WHAT TO PRODUCE:
Report each line of the data that includes the word "Grzegorz".
------------------------------
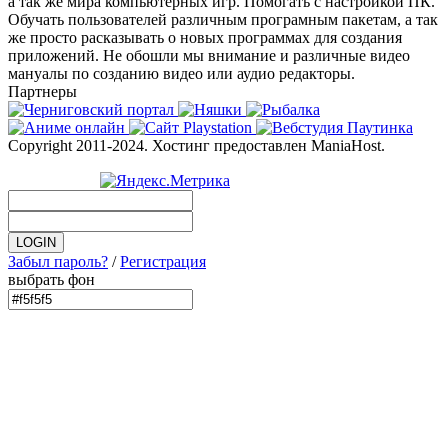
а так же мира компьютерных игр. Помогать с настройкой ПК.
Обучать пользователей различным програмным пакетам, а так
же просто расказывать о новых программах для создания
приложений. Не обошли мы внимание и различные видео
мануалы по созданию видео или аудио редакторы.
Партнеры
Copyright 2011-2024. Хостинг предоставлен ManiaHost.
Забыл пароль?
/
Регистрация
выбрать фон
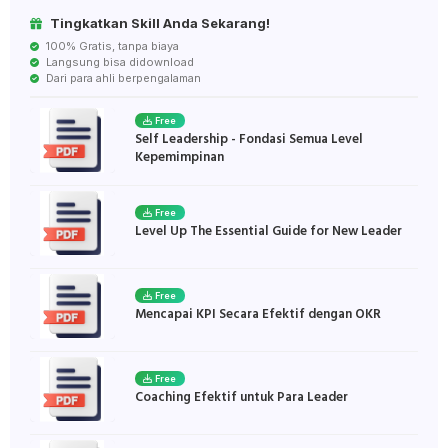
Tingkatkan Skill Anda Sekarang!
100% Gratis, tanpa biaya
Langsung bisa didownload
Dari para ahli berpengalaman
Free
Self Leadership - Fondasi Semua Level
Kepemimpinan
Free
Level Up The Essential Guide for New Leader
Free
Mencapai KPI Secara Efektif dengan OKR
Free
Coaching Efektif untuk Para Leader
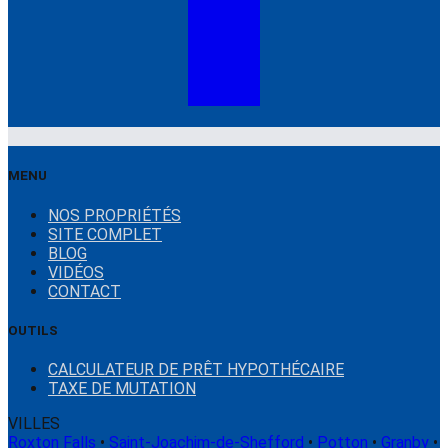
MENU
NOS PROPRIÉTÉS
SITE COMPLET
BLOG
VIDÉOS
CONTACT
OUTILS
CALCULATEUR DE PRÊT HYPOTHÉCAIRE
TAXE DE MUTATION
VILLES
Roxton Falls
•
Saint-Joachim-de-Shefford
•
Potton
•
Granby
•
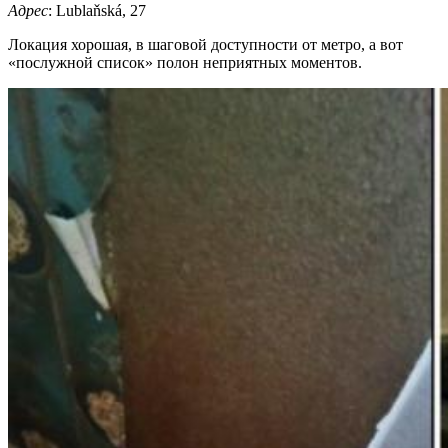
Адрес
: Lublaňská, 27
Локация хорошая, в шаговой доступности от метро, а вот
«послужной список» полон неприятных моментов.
------------------------------
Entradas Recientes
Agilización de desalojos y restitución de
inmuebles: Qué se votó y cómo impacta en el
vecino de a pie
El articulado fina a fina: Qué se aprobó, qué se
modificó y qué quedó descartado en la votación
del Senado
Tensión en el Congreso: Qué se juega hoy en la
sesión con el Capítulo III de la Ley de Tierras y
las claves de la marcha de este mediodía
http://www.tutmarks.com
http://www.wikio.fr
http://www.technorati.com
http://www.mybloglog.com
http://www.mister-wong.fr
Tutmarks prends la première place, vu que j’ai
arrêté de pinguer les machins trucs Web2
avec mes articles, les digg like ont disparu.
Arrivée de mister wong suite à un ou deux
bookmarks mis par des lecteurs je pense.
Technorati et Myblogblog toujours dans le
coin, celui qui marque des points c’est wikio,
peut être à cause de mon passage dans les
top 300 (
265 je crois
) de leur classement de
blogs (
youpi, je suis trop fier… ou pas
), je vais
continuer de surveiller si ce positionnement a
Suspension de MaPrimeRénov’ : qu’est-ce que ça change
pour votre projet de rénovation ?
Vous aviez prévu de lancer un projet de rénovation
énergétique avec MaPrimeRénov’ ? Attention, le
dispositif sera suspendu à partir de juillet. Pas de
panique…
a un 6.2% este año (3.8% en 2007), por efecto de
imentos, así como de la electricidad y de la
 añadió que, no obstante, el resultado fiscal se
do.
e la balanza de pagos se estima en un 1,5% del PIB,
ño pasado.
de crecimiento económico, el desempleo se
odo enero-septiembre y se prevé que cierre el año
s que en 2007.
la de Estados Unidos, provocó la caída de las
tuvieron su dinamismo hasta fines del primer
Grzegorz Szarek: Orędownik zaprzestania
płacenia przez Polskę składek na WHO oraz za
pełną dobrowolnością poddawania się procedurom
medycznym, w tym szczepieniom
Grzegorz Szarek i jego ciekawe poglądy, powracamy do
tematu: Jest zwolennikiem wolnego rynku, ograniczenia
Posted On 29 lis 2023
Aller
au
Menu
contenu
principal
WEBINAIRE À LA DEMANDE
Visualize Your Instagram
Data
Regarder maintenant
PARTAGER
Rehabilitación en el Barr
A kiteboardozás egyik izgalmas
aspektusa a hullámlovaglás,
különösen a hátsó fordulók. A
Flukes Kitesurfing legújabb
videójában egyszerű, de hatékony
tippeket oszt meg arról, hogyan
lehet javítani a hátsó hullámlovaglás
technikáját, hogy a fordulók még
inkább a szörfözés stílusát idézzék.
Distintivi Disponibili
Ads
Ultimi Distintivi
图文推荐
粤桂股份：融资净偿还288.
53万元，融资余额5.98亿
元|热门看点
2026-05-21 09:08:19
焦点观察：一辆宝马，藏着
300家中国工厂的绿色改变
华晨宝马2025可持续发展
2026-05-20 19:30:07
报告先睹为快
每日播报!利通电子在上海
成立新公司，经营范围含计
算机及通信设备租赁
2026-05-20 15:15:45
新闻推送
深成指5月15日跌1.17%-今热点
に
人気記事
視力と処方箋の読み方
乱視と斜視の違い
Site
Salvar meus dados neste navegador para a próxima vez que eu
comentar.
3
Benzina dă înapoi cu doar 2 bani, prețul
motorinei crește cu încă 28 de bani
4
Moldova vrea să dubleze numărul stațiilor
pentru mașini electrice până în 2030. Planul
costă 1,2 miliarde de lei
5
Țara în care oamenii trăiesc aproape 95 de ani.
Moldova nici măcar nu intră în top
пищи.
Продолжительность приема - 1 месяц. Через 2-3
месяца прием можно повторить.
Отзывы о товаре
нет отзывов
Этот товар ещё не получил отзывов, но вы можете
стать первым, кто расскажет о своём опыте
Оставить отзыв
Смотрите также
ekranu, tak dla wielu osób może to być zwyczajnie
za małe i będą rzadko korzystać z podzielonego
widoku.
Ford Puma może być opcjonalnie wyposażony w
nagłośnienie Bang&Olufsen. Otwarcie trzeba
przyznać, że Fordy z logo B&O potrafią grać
------------------------------
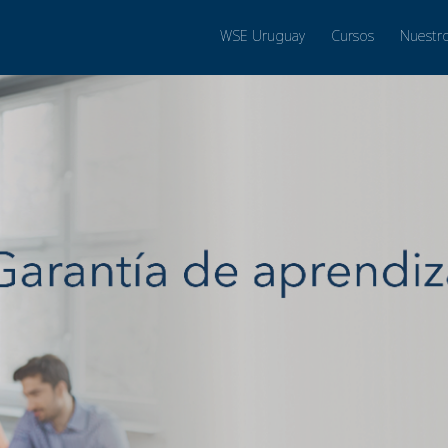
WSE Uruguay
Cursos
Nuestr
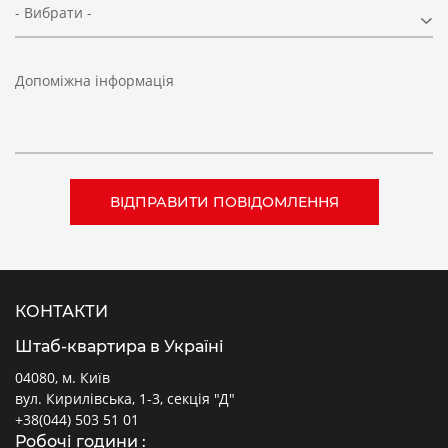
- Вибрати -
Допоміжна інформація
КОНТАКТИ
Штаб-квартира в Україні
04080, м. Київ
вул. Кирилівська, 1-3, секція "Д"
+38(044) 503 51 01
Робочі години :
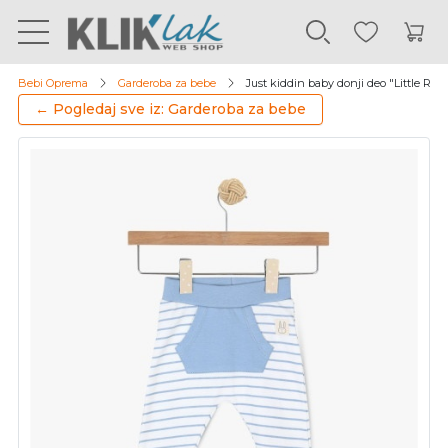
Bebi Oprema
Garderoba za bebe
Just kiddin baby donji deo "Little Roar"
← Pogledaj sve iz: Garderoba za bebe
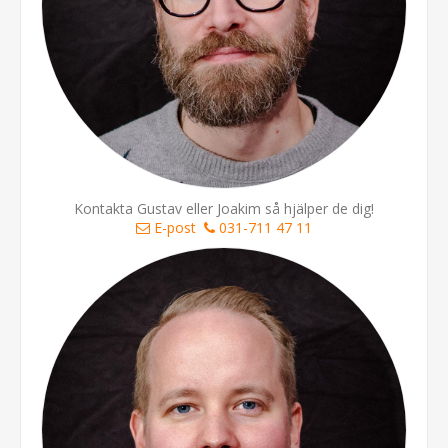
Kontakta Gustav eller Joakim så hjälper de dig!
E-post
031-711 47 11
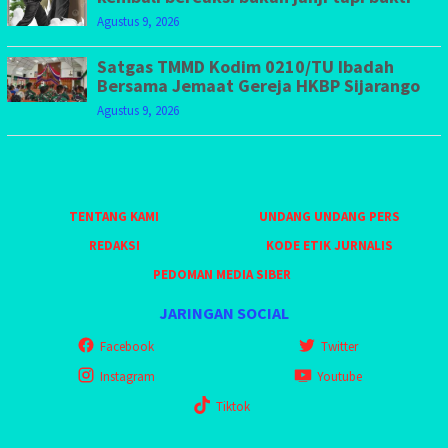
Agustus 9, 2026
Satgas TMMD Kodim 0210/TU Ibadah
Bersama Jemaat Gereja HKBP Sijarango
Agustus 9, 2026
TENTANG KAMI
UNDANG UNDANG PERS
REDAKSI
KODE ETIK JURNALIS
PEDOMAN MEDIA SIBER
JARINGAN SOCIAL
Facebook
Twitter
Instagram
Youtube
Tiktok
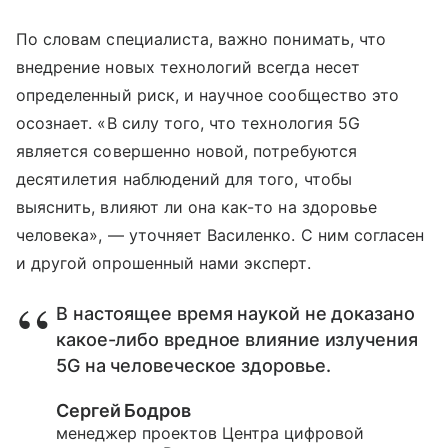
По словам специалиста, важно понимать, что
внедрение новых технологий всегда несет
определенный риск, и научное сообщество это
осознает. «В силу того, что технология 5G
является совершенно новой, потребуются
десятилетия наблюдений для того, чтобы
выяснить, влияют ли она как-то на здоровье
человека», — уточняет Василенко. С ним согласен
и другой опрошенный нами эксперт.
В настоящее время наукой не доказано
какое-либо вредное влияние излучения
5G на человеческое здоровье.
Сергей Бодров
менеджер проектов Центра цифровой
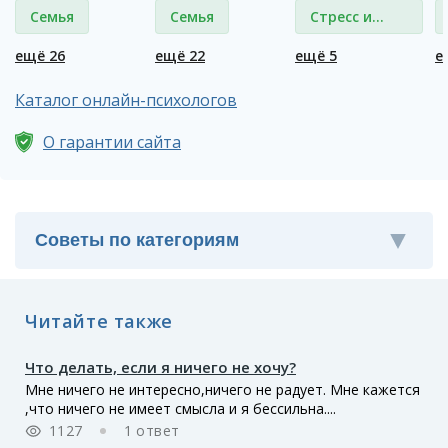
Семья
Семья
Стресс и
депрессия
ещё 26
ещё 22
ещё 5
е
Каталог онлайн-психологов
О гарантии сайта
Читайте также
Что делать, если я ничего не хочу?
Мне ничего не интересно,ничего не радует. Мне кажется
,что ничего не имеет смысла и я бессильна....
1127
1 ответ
------------------------------
RESULT:
Grzegorz Szarek: Orędownik zaprzestania
Grzegorz Szarek i jego ciekawe poglądy, powracamy do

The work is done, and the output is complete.